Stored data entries
((
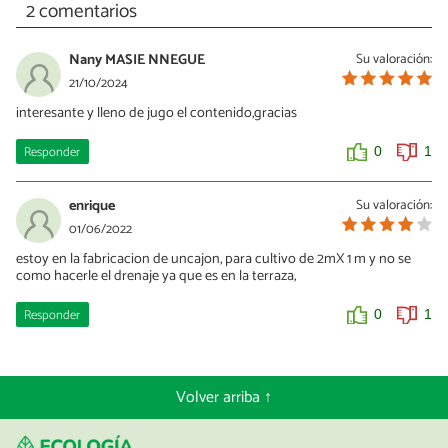
2 comentarios
Nany MASIE NNEGUE
Su valoración:
21/10/2024
interesante y lleno de jugo el contenido,gracias
Responder
0
1
enrique
Su valoración:
01/06/2022
estoy en la fabricacion de uncajon, para cultivo de 2mX 1 m y no se
como hacerle el drenaje ya que es en la terraza,
Responder
0
1
Volver arriba ↑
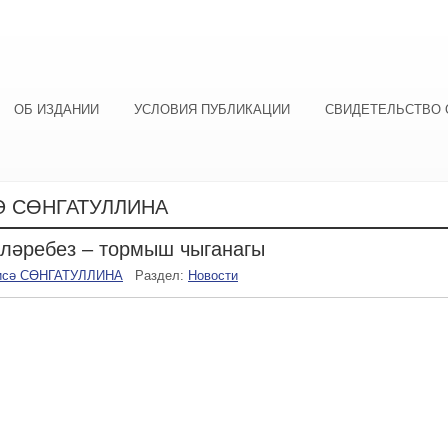
ОБ ИЗДАНИИ
УСЛОВИЯ ПУБЛИКАЦИИ
СВИДЕТЕЛЬСТВО 
 СӨНГАТУЛЛИНА
ләребез – тормыш чыганагы
исә СӨНГАТУЛЛИНА
Раздел:
Новости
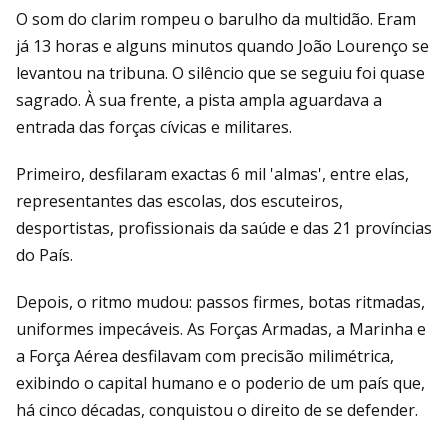
O som do clarim rompeu o barulho da multidão. Eram
já 13 horas e alguns minutos quando João Lourenço se
levantou na tribuna. O silêncio que se seguiu foi quase
sagrado. À sua frente, a pista ampla aguardava a
entrada das forças cívicas e militares.
Primeiro, desfilaram exactas 6 mil 'almas', entre elas,
representantes das escolas, dos escuteiros,
desportistas, profissionais da saúde e das 21 províncias
do País.
Depois, o ritmo mudou: passos firmes, botas ritmadas,
uniformes impecáveis. As Forças Armadas, a Marinha e
a Força Aérea desfilavam com precisão milimétrica,
exibindo o capital humano e o poderio de um país que,
há cinco décadas, conquistou o direito de se defender.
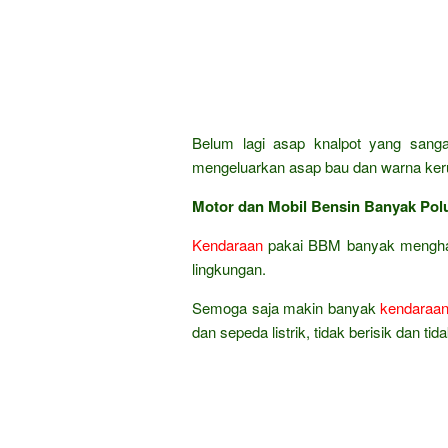
Belum lagi asap knalpot yang sanga
mengeluarkan asap bau dan warna ker
Motor dan Mobil Bensin Banyak Pol
Kendaraan
pakai BBM banyak menghasi
lingkungan.
Semoga saja makin banyak
kendaraa
dan sepeda listrik, tidak berisik dan t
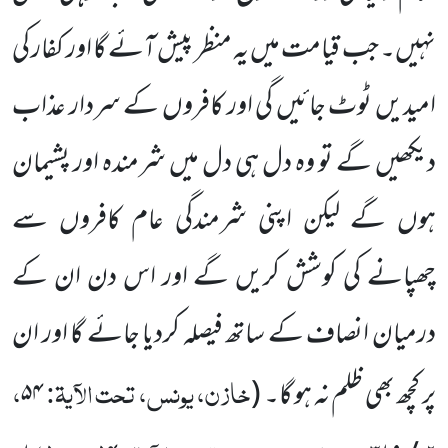
نہیں۔ جب قیامت میں یہ منظر پیش آئے گا اور کفار کی
امیدیں ٹوٹ جائیں گی اور کافروں کے سردار عذاب
دیکھیں گے تو وہ دل ہی دل میں شرمندہ اور پشیمان
ہوں گے لیکن اپنی شرمندگی عام کافروں سے
چھپانے کی کوشش کریں گے اور اس دن ان کے
درمیان انصاف کے ساتھ فیصلہ کردیا جائے گا اور ان
خازن، یونس، تحت الآیۃ:
،
پر کچھ بھی ظلم نہ ہو گا۔
(
۵۴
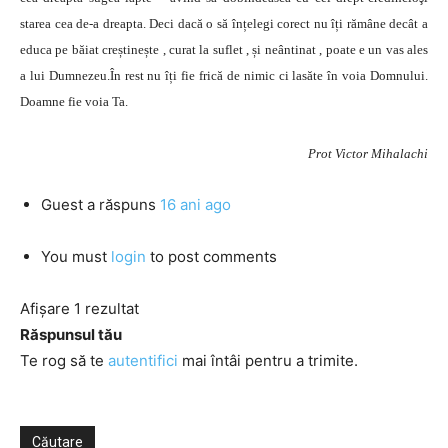
starea cea de-a dreapta. Deci dacă o să înțelegi corect nu îți rămâne decât a
educa pe băiat creștinește , curat la suflet , și neântinat , poate e un vas ales
a lui Dumnezeu.În rest nu îți fie frică de nimic ci lasăte în voia Domnului.
Doamne fie voia Ta.
Prot Victor Mihalachi
Guest
a răspuns
16 ani ago
You must
login
to post comments
Afișare 1 rezultat
Răspunsul tău
Te rog să te
autentifici
mai întâi pentru a trimite.
Căutare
))
→ Problem statement
Could the data above be copied out exactly, with no pictures kept?

→ Task answer
2 comentarios
Nany MASIE NNEGUE
Su valoración:
21/10/2024
interesante y lleno de jugo el contenido,gracias
Responder
0
1
enrique
Su valoración:
01/06/2022
estoy en la fabricacion de uncajon, para cultivo de 2mX 1 m y no se
como hacerle el drenaje ya que es en la terraza,
Responder
0
1
Volver arriba ↑
ОБ ИЗДАНИИ
УСЛОВИЯ ПУБЛИКАЦИИ
СВИДЕТЕЛЬСТВО 
 СӨНГАТУЛЛИНА
ләребез – тормыш чыганагы
исә СӨНГАТУЛЛИНА
Раздел:
Новости
O som do clarim rompeu o barulho da multidão. Eram
já 13 horas e alguns minutos quando João Lourenço se
levantou na tribuna. O silêncio que se seguiu foi quase
sagrado. À sua frente, a pista ampla aguardava a
entrada das forças cívicas e militares.
Primeiro, desfilaram exactas 6 mil 'almas', entre elas,
representantes das escolas, dos escuteiros,
desportistas, profissionais da saúde e das 21 províncias
do País.
Depois, o ritmo mudou: passos firmes, botas ritmadas,
uniformes impecáveis. As Forças Armadas, a Marinha e
a Força Aérea desfilavam com precisão milimétrica,
exibindo o capital humano e o poderio de um país que,
há cinco décadas, conquistou o direito de se defender.
Belum lagi asap knalpot yang sanga
mengeluarkan asap bau dan warna ker
Motor dan Mobil Bensin Banyak Pol
Kendaraan
pakai BBM banyak menghasi
lingkungan.
Semoga saja makin banyak
kendaraa
dan sepeda listrik, tidak berisik dan t
نہیں۔ جب قیامت میں یہ منظر پیش آئے گا اور کفار کی
امیدیں ٹوٹ جائیں گی اور کافروں کے سردار عذاب
دیکھیں گے تو وہ دل ہی دل میں شرمندہ اور پشیمان
ہوں گے لیکن اپنی شرمندگی عام کافروں سے
چھپانے کی کوشش کریں گے اور اس دن ان کے
درمیان انصاف کے ساتھ فیصلہ کردیا جائے گا اور ان
خازن، یونس، تحت الآیۃ:
،
پر کچھ بھی ظلم نہ ہو گا۔
(
۵۴
starea cea de-a dreapta. Deci dacă o să înțelegi corect nu îți rămâne decât a
educa pe băiat creștinește , curat la suflet , și neântinat , poate e un vas ales
a lui Dumnezeu.În rest nu îți fie frică de nimic ci lasăte în voia Domnului.
Doamne fie voia Ta.
Prot Victor Mihalachi
Guest
a răspuns
16 ani ago
You must
login
to post comments
Afișare 1 rezultat
Răspunsul tău
Te rog să te
autentifici
mai întâi pentru a trimite.
Căutare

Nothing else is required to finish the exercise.